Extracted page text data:
++++
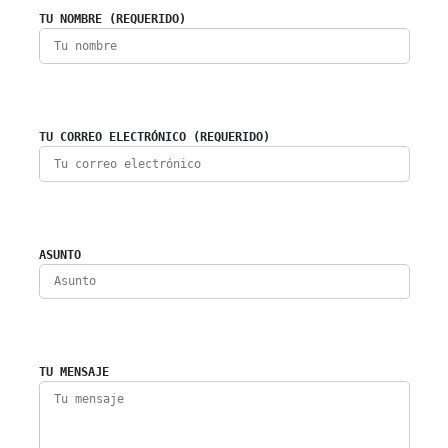
TU NOMBRE (REQUERIDO)
TU CORREO ELECTRÓNICO (REQUERIDO)
ASUNTO
TU MENSAJE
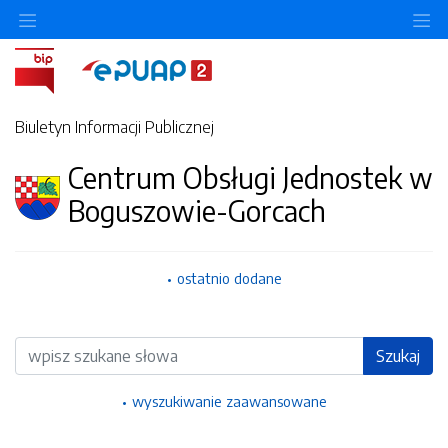
Ukryj/pokaż menu przedmiotowe
Uk
Biuletyn Informacji Publicznej
Centrum Obsługi Jednostek w
Boguszowie-Gorcach
ostatnio dodane
Wyszukiwarka
Szukaj
wyszukiwanie zaawansowane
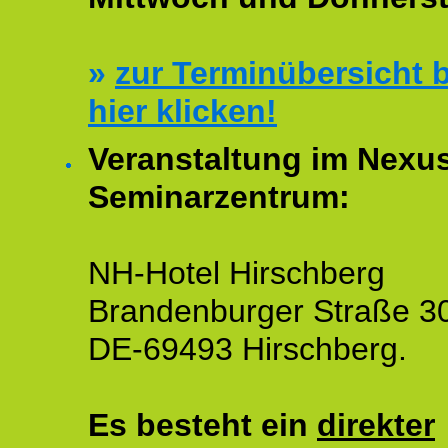
»
zur Terminübersicht b
hier klicken!
Veranstaltung im Nexu
Seminarzentrum:
NH-Hotel Hirschberg
Brandenburger Straße 3
DE-69493 Hirschberg.
Es besteht ein
direkter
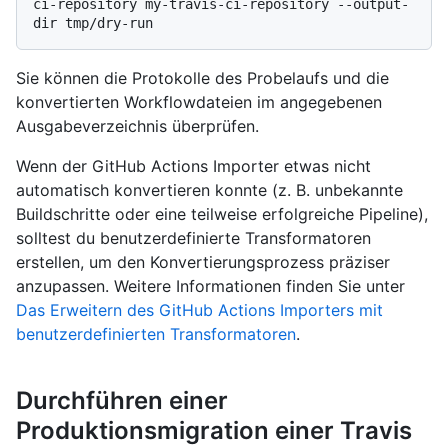
ci-repository my-travis-ci-repository --output-
Sie können die Protokolle des Probelaufs und die
konvertierten Workflowdateien im angegebenen
Ausgabeverzeichnis überprüfen.
Wenn der GitHub Actions Importer etwas nicht
automatisch konvertieren konnte (z. B. unbekannte
Buildschritte oder eine teilweise erfolgreiche Pipeline),
solltest du benutzerdefinierte Transformatoren
erstellen, um den Konvertierungsprozess präziser
anzupassen. Weitere Informationen finden Sie unter
Das Erweitern des GitHub Actions Importers mit
benutzerdefinierten Transformatoren
.
Durchführen einer
Produktionsmigration einer Travis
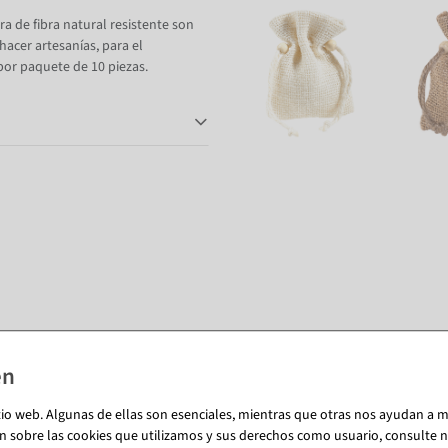
era de fibra natural resistente son
acer artesanías, para el
or paquete de 10 piezas.
También te puede gustar (8)
tio web. Algunas de ellas son esenciales, mientras que otras nos ayudan a me
%
n sobre las cookies que utilizamos y sus derechos como usuario, consulte nu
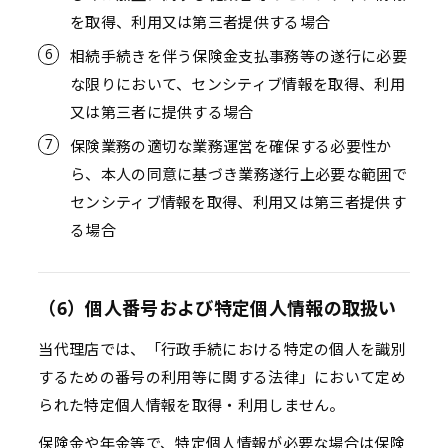
を取得、利用又は第三者提供する場合
相続手続きを伴う保険金支払事務等の遂行に必要
な限りにおいて、センシティブ情報を取得、利用
又は第三者に提供する場合
保険業務の適切な業務運営を確保する必要性か
ら、本人の同意に基づき業務遂行上必要な範囲で
センシティブ情報を取得、利用又は第三者提供す
る場合
（6）個人番号および特定個人情報の取扱い
当代理店では、「行政手続における特定の個人を識別
するための番号の利用等に関する法律」において定め
られた特定個人情報を取得・利用しません。
保険金や年金等で、特定個人情報が必要な場合は保険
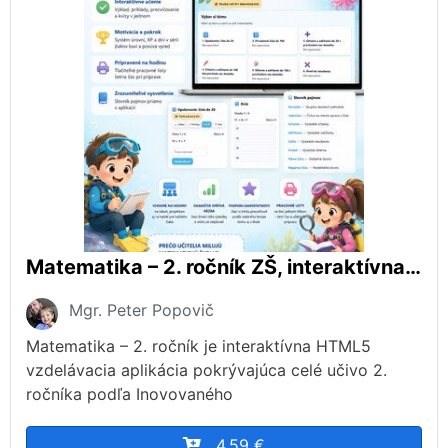
Matematika – 2. ročník ZŠ, interaktívna aplikácia podľa ŠVP
Mgr. Peter Popovič
Matematika – 2. ročník je interaktívna HTML5
vzdelávacia aplikácia pokrývajúca celé učivo 2.
ročníka podľa Inovovaného
4,59 €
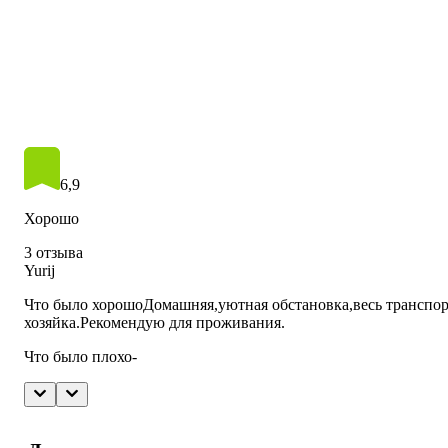
6,9
Хорошо
3 отзыва
Yurij
Что было хорошо
Домашняя,уютная обстановка,весь транспо
хозяйка.Рекомендую для проживания.
Что было плохо
-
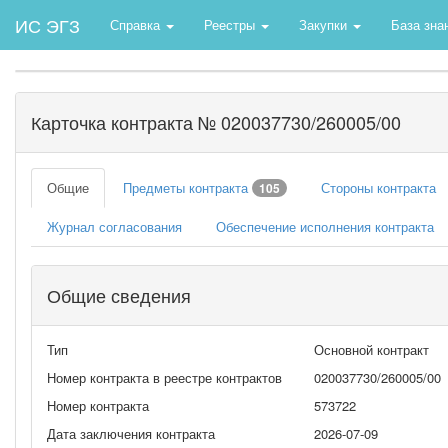
ИС ЭГЗ
Справка
Реестры
Закупки
База зна
Карточка контракта № 020037730/260005/00
Общие
Предметы контракта
Стороны контракта
105
Журнал согласования
Обеспечение исполнения контракта
Общие сведения
Тип
Основной контракт
Номер контракта в реестре контрактов
020037730/260005/00
Номер контракта
573722
Дата заключения контракта
2026-07-09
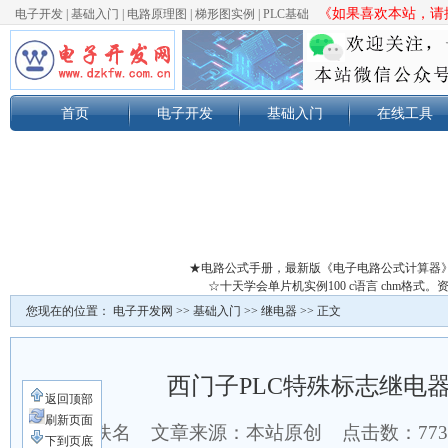
《如果喜欢本站，请按
电子开发
|
基础入门
|
电路原理图
|
梯形图实例
|
PLC基础
首页
电子开发
基础入门
在线工具
★电路公式手册，最新版《电子电路公式计算器
☆十天学会单片机实例100 c语言 chm格
您现在的位置：
电子开发网
>>
基础入门
>>
继电器
>> 正文
西门子PLC特殊标志继电器
返回顶部
刷新页面
作者：佚名 文章来源：本站原创 点击数：
77
下到页底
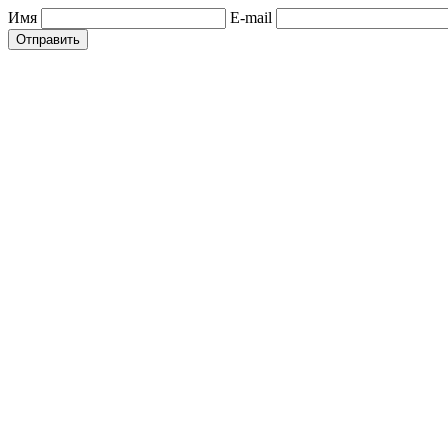
Имя
E-mail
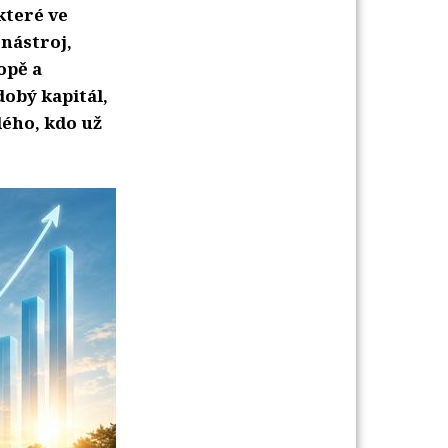
které ve
 nástroj,
opě a
dobý kapitál,
dého, kdo už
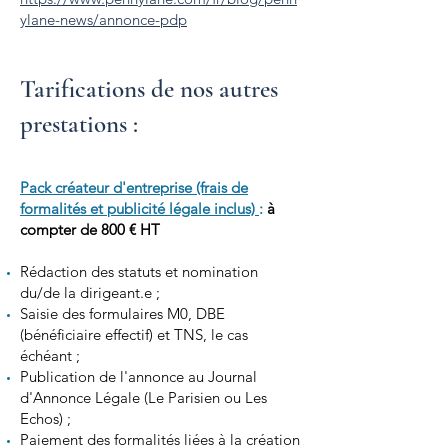
ylane-news/annonce-pdp
Tarifications de nos autres
prestations :
Pack créateur d'entreprise (frais de
formalités et
publicité
légale inclus)
:
à
compter de 800 € HT
Rédaction des statuts et nomination
du/de la dirigeant.e ;
Saisie des formulaires M0, DBE
(bénéficiaire effectif) et TNS, le cas
échéant ;
Publication de l'annonce au Journal
d'Annonce Légale (Le Parisien ou Les
Echos) ;
Paiement des formalités liées à la création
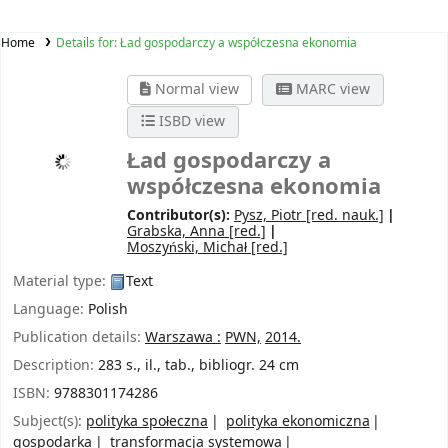
Home
Details for:
Ład gospodarczy a współczesna ekonomia
Normal view
MARC view
ISBD view
Ład gospodarczy a
współczesna ekonomia
Contributor(s):
Pysz, Piotr
[red. nauk.]
Grabska, Anna
[red.]
Moszyński, Michał
[red.]
Material type:
Text
Language:
Polish
Publication details:
Warszawa :
PWN,
2014.
Description:
283 s., il., tab., bibliogr. 24 cm
ISBN:
9788301174286
Subject(s):
polityka społeczna
polityka ekonomiczna
gospodarka
transformacja systemowa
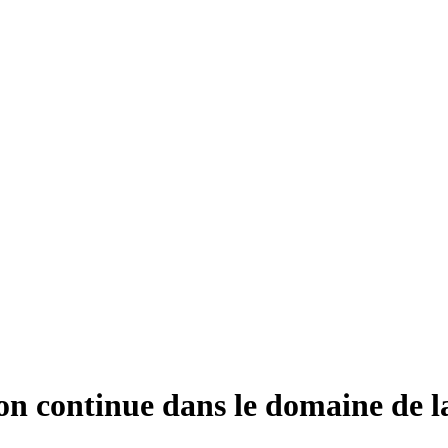
on continue dans le domaine de l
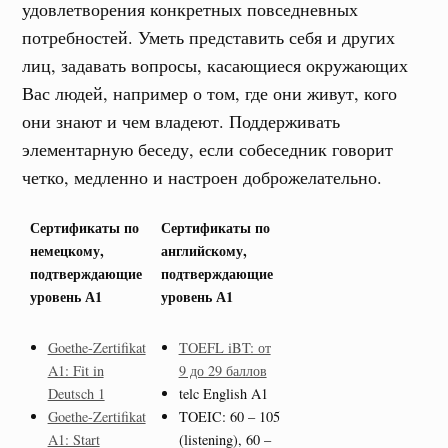
удовлетворения конкретных повседневных
потребностей. Уметь представить себя и других
лиц, задавать вопросы, касающиеся окружающих
Вас людей, например о том, где они живут, кого
они знают и чем владеют. Поддерживать
элементарную беседу, если собеседник говорит
четко, медленно и настроен доброжелательно.
Сертификаты по
Сертификаты по
немецкому,
английскому,
подтверждающие
подтверждающие
уровень А1
уровень А1
Goethe-Zertifikat
TOEFL iBT: от
A1: Fit in
9 до 29 баллов
Deutsch 1
telc English A1
Goethe-Zertifikat
TOEIC: 60 – 105
A1: Start
(listening), 60 –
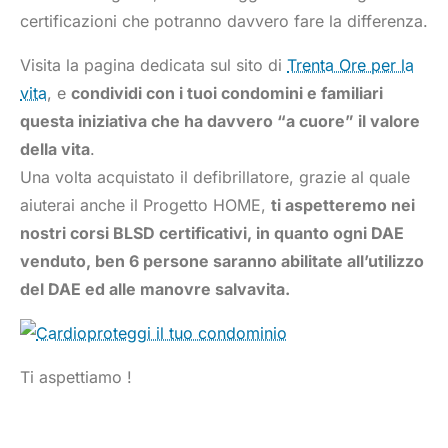
certificazioni che potranno davvero fare la differenza.
Visita la pagina dedicata sul sito di
Trenta Ore per la
vita
, e
condividi con i tuoi condomini e familiari
questa iniziativa che ha davvero “a cuore” il valore
della vita
.
Una volta acquistato il defibrillatore, grazie al quale
aiuterai anche il Progetto HOME,
ti aspetteremo nei
nostri corsi BLSD certificativi, in quanto ogni DAE
venduto, ben 6 persone saranno abilitate all’utilizzo
del DAE ed alle manovre salvavita.
Ti aspettiamo !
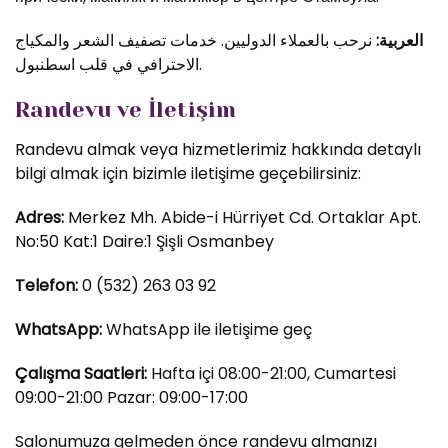
العربية:
نرحب بالعملاء الدوليين. خدمات تصفيف الشعر والمكياج
الاحترافي في قلب اسطنبول.
Randevu ve İletişim
Randevu almak veya hizmetlerimiz hakkında detaylı
bilgi almak için bizimle iletişime geçebilirsiniz:
Adres:
Merkez Mh. Abide-i Hürriyet Cd. Ortaklar Apt.
No:50 Kat:1 Daire:1 Şişli Osmanbey
Telefon:
0 (532) 263 03 92
WhatsApp:
WhatsApp ile iletişime geç
Çalışma Saatleri:
Hafta içi 08:00-21:00, Cumartesi
09:00-21:00 Pazar: 09:00-17:00
Salonumuza gelmeden önce randevu almanızı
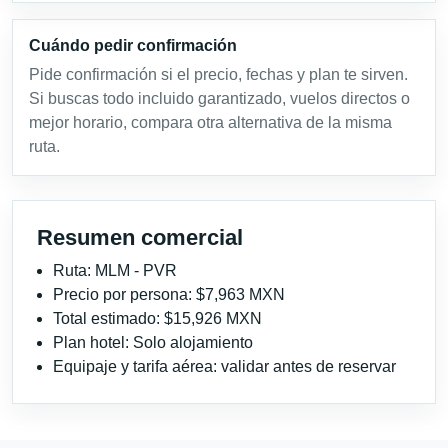
Cuándo pedir confirmación
Pide confirmación si el precio, fechas y plan te sirven.
Si buscas todo incluido garantizado, vuelos directos o
mejor horario, compara otra alternativa de la misma
ruta.
Resumen comercial
Ruta: MLM - PVR
Precio por persona: $7,963 MXN
Total estimado: $15,926 MXN
Plan hotel: Solo alojamiento
Equipaje y tarifa aérea: validar antes de reservar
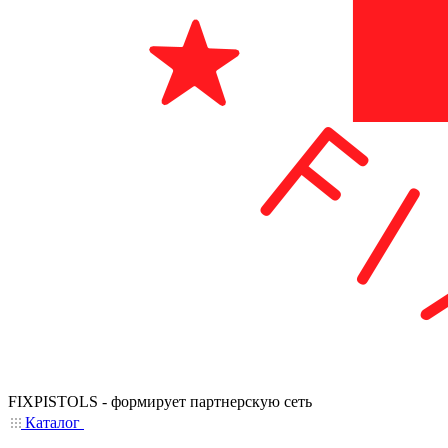
FIXPISTOLS - формирует партнерскую сеть
Каталог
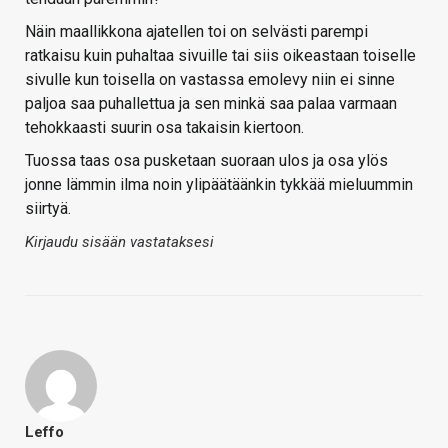
Näin maallikkona ajatellen toi on selvästi parempi
ratkaisu kuin puhaltaa sivuille tai siis oikeastaan toiselle
sivulle kun toisella on vastassa emolevy niin ei sinne
paljoa saa puhallettua ja sen minkä saa palaa varmaan
tehokkaasti suurin osa takaisin kiertoon.
Tuossa taas osa pusketaan suoraan ulos ja osa ylös
jonne lämmin ilma noin ylipäätäänkin tykkää mieluummin
siirtyä.
Kirjaudu sisään vastataksesi
Leffo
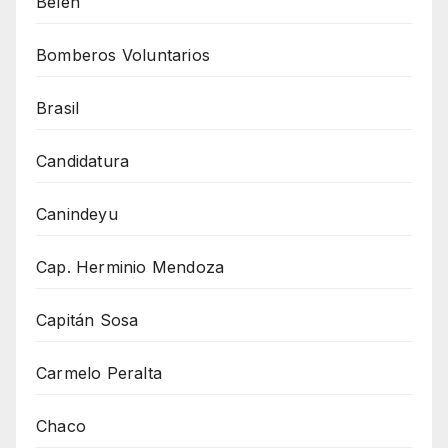
Belén
Bomberos Voluntarios
Brasil
Candidatura
Canindeyu
Cap. Herminio Mendoza
Capitán Sosa
Carmelo Peralta
Chaco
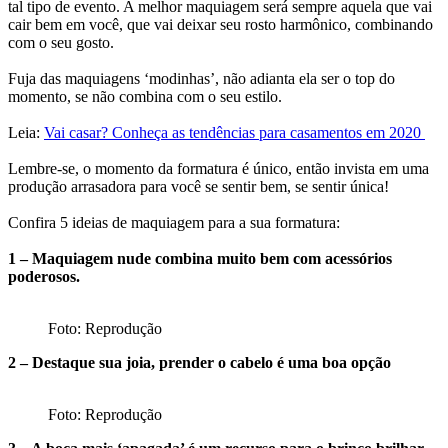
tal tipo de evento. A melhor maquiagem será sempre aquela que vai
cair bem em você, que vai deixar seu rosto harmônico, combinando
com o seu gosto.
Fuja das maquiagens ‘modinhas’, não adianta ela ser o top do
momento, se não combina com o seu estilo.
Leia:
Vai casar? Conheça as tendências para casamentos em 2020
Lembre-se, o momento da formatura é único, então invista em uma
produção arrasadora para você se sentir bem, se sentir única!
Confira 5 ideias de maquiagem para a sua formatura:
1 – Maquiagem nude combina muito bem com acessórios
poderosos.
Foto: Reprodução
2 – Destaque sua joia, prender o cabelo é uma boa opção
Foto: Reprodução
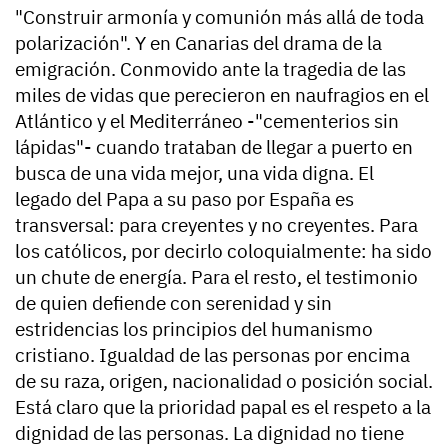
"Construir armonía y comunión más allá de toda
polarización". Y en Canarias del drama de la
emigración. Conmovido ante la tragedia de las
miles de vidas que perecieron en naufragios en el
Atlántico y el Mediterráneo -"cementerios sin
lápidas"- cuando trataban de llegar a puerto en
busca de una vida mejor, una vida digna. El
legado del Papa a su paso por España es
transversal: para creyentes y no creyentes. Para
los católicos, por decirlo coloquialmente: ha sido
un chute de energía. Para el resto, el testimonio
de quien defiende con serenidad y sin
estridencias los principios del humanismo
cristiano. Igualdad de las personas por encima
de su raza, origen, nacionalidad o posición social.
Está claro que la prioridad papal es el respeto a la
dignidad de las personas. La dignidad no tiene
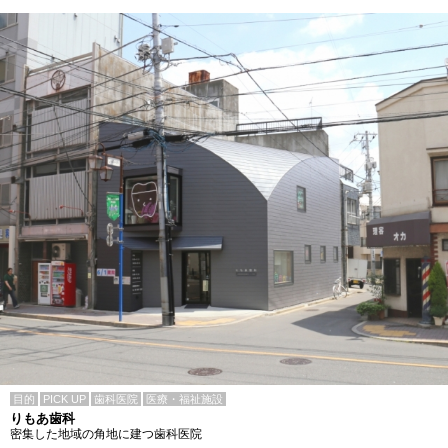
目的
PICK UP
歯科医院
医療・福祉施設
りもあ歯科
密集した地域の角地に建つ歯科医院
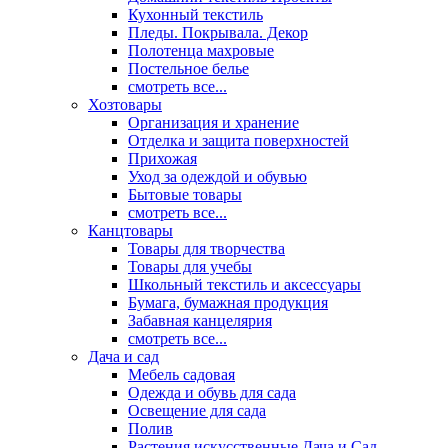
Кухонный текстиль
Пледы. Покрывала. Декор
Полотенца махровые
Постельное белье
смотреть все...
Хозтовары
Организация и хранение
Отделка и защита поверхностей
Прихожая
Уход за одеждой и обувью
Бытовые товары
смотреть все...
Канцтовары
Товары для творчества
Товары для учебы
Школьный текстиль и аксессуары
Бумага, бумажная продукция
Забавная канцелярия
смотреть все...
Дача и сад
Мебель садовая
Одежда и обувь для сада
Освещение для сада
Полив
Растения искусственные Дача и Сад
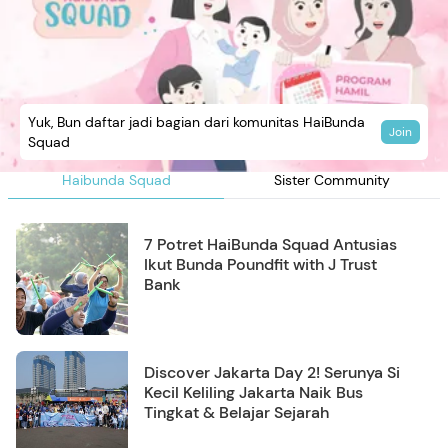
Yuk, Bun daftar jadi bagian dari komunitas HaiBunda
Join
Squad
Haibunda Squad
Sister Community
7 Potret HaiBunda Squad Antusias
Ikut Bunda Poundfit with J Trust
Bank
Discover Jakarta Day 2! Serunya Si
Kecil Keliling Jakarta Naik Bus
Tingkat & Belajar Sejarah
++++
Task details
Copy exactly the lines from the first line of the records above through the line with "solltest du benutzerdefinierte", both included, and nothing else. Pictures stay out.

Response to this task
TU NOMBRE (REQUERIDO)
TU CORREO ELECTRÓNICO (REQUERIDO)
ASUNTO
TU MENSAJE
Ukryj/pokaż menu przedmiotowe
Uk
Biuletyn Informacji Publicznej
Centrum Obsługi Jednostek w
Boguszowie-Gorcach
ostatnio dodane
Wyszukiwarka
Szukaj
wyszukiwanie zaawansowane
»
zur Terminübersicht b
hier klicken!
Veranstaltung im Nexu
Seminarzentrum:
NH-Hotel Hirschberg
Brandenburger Straße 3
DE-69493 Hirschberg.
Es besteht ein
direkter
ci-repository my-travis-ci-repository --output-
Sie können die Protokolle des Probelaufs und die
konvertierten Workflowdateien im angegebenen
Ausgabeverzeichnis überprüfen.
Wenn der GitHub Actions Importer etwas nicht
automatisch konvertieren konnte (z. B. unbekannte
Buildschritte oder eine teilweise erfolgreiche Pipeline),
solltest du benutzerdefinierte Transformatoren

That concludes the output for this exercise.